Skip to Main Content

Youth and minors with criminal records

The criminal justice system recognizes that people who are minors and commit crimes should be protected from adverse effects of having committed a crime, due to their age.

Consequently, there are usually publication bans on the name of the young offender, as well as any other information related to the youth. There are exceptions of course, including if the youth has been sentenced as an adult and/or if the crime was particularly violent and the court believes the youth is at risk to commit another violent crime.

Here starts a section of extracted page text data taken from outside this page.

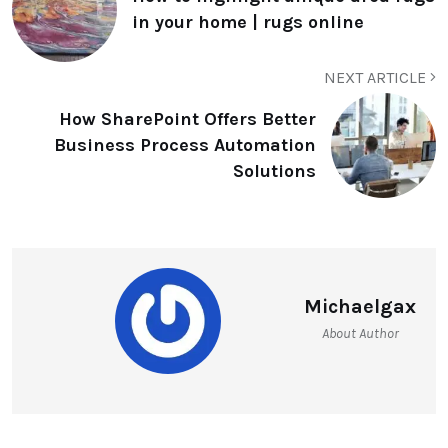
in your home | rugs online
NEXT ARTICLE
How SharePoint Offers Better
Business Process Automation
Solutions
Michaelgax
About Author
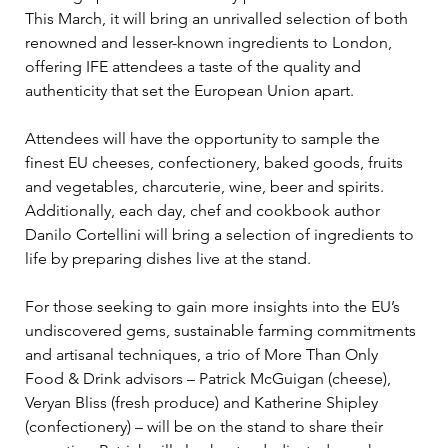
This March, it will bring an unrivalled selection of both 
renowned and lesser-known ingredients to London, 
offering IFE attendees a taste of the quality and 
authenticity that set the European Union apart.
Attendees will have the opportunity to sample the 
finest EU cheeses, confectionery, baked goods, fruits 
and vegetables, charcuterie, wine, beer and spirits. 
Additionally, each day, chef and cookbook author 
Danilo Cortellini will bring a selection of ingredients to 
life by preparing dishes live at the stand. 
For those seeking to gain more insights into the EU’s 
undiscovered gems, sustainable farming commitments 
and artisanal techniques, a trio of More Than Only 
Food & Drink advisors – Patrick McGuigan (cheese), 
Veryan Bliss (fresh produce) and Katherine Shipley 
(confectionery) – will be on the stand to share their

When it comes to youth criminal records, there are also protections in place as per the Youth Criminal Justice Act. As their privacy is protected, there are only few who can gain access to these records, including:

  • The youth accused of the crime, or found guilty of the crime;
    • That also includes the youth’s lawyer, guardians or parents and/or anyone else authorized by the court;
  • Judges, courts and review boards;
  • Crown prosecutors;
  • Youth facility directors for the specific institution where the youth serves his or her sentence;
  • Police officers who are a part of the case;
  • The victim;
  • Those involved in a youth justice conference; and
  • A person who is carrying out a criminal record check for a government job.

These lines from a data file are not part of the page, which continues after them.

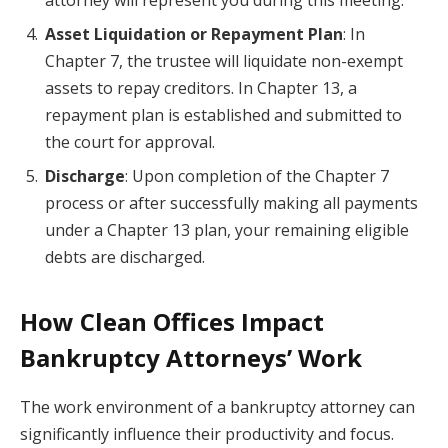
attorney will represent you during this meeting.
Asset Liquidation or Repayment Plan
: In
Chapter 7, the trustee will liquidate non-exempt
assets to repay creditors. In Chapter 13, a
repayment plan is established and submitted to
the court for approval.
Discharge
: Upon completion of the Chapter 7
process or after successfully making all payments
under a Chapter 13 plan, your remaining eligible
debts are discharged.
How Clean Offices Impact
Bankruptcy Attorneys’ Work
The work environment of a bankruptcy attorney can
significantly influence their productivity and focus.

How long before the youth records are sealed or destroyed?

That really depends on the sentence and severity of the crime and whether the youth re-offended. If the youth re-offended after turning 18, and his or her youth record is still open, then the youth criminal record becomes a part of the adult record.

If there is no re-offense, there is a limited access period during which the youth record is open.

Here are a few examples of the time it takes for a youth record being sealed or destroyed depending on the type of sentencing for the offence or the type of offence:

  • If a charge is dismissed or withdrawn, then the record will be sealed or destroyed in two months;
  • If the charge is stayed, and there are no further court proceedings, then the record will be sealed or destroyed after one year;
  • Young offender is acquitted – but wasn’t acquitted on non-criminally responsible verdict due to mental disorder – then the youth record will be sealed or destroyed two months after the time allowed to file an appeal. If an appeal is filed, three months after all appeals proceedings are finished;
  • Young offender is found guilty and receives an adult sentence. In this case, the youth record is treated like an adult record.
  • If the youth committed a very serious crime, such as: murder, manslaughter, attempted murder or aggravated sexual assault, then the record could be retained indefinitely.

There are other examples that fall in between the above examples. However, if you have a youth record and want to know if it has been sealed, then you should call your local police service.